The data sharing framework, called Account Aggregators (AAs), allows users to share their data digitally with different service providers in exchange for loans, insurance or any other financial service. The user can then decide what data they want to share, with whom to share it, for what purpose, and even revoke the authorization to access their data.

“You can think of an AA as a gateway to your financial data,” tweeted Sahamati, a collective of nonprofit account aggregators. “Users download an AA app and use it to securely link their bank and other financial accounts [such as insurance, investments, and pension funds]. Once accounts are linked, users can share data from their banks and other service providers with a single click. »

This new system could be a game-changer for banks and insurers accessing new borrowers. Currently, the process is interrupted: a lender seeking to secure a client receives financial data in various formats, such as PDFs, paper printouts or images of bank statements, which costs money to import into systems. standard. With consent-based sharing of user data through account aggregators, credit risk assessment becomes faster, smoother, and more cost-effective.

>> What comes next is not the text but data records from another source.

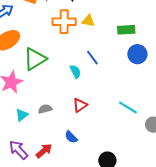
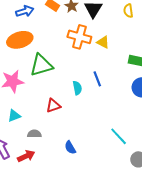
red triangle: (80, 105) -> (53, 106), moved
gray semicircle: (45, 109) -> (34, 134), moved
blue semicircle: (71, 137) -> (70, 148), moved

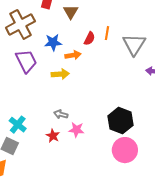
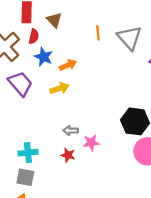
red semicircle: (89, 39) -> (34, 36), moved
blue star: (53, 42) -> (44, 57), turned -30
cyan cross: (18, 125) -> (28, 153), turned -30

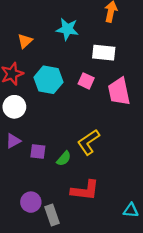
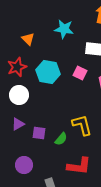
orange triangle: (25, 41) -> (28, 39), turned -32
yellow L-shape: (88, 142) -> (82, 125), turned 110
purple circle: (31, 202) -> (24, 165), moved

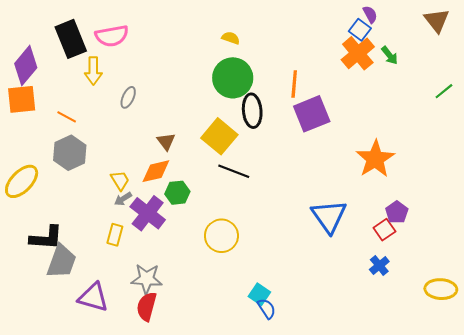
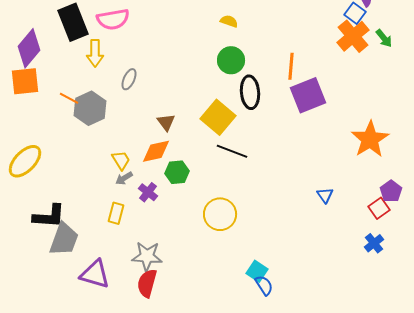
green circle: (233, 78) -> (231, 60), size x0.7
gray hexagon: (70, 153) -> (90, 108), moved
purple cross: (148, 213) -> (148, 192), size x0.6
blue triangle: (329, 216) -> (325, 195), size x0.5

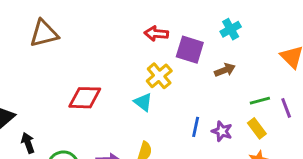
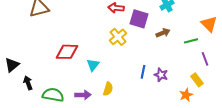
green line: (260, 101) -> (191, 41), moved
cyan triangle: (143, 102) -> (93, 65), moved, turned 32
yellow rectangle: (257, 128) -> (197, 80), moved

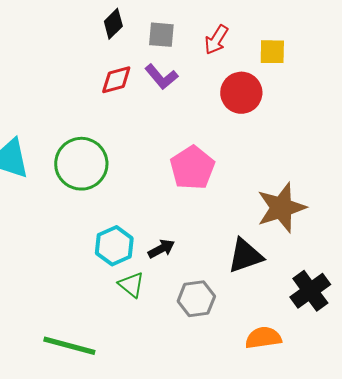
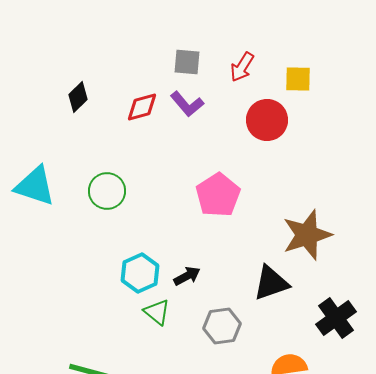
black diamond: (113, 24) -> (78, 97), moved
green circle: (81, 164) -> (107, 191), size x0.7

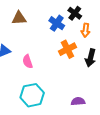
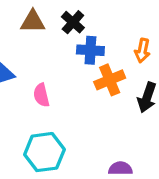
black cross: (75, 13) -> (73, 22), moved
blue cross: (57, 23) -> (90, 50), moved, turned -35

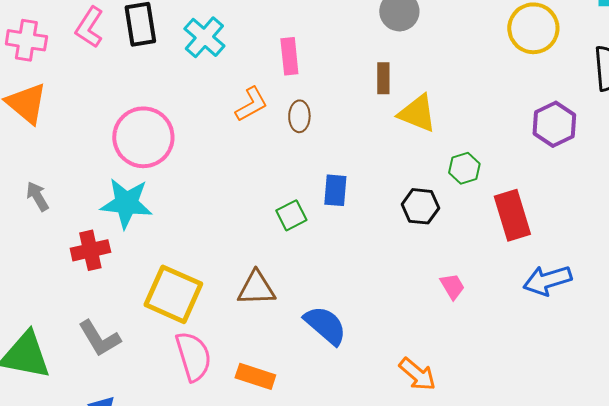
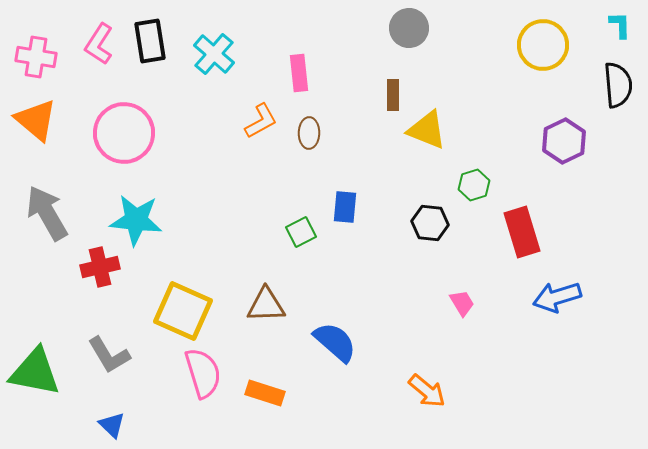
pink circle: (143, 137) -> (124, 133), moved
gray arrow: (37, 196) -> (47, 213), size x1.8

With 1.1 billion real accounts, including the participation of India’s largest bank, the State Bank of India (SBI), some believe that the open banking framework open a $300 billion lending market by targeting small and medium enterprises.

But some privacy advocates are alarmed by the new system. “The account aggregator is doing to banking privacy what Truecaller did to caller privacy,” said Srikanth Lakshmanan, a member of Cashless Consumer, a consumer protection collective for digital payments.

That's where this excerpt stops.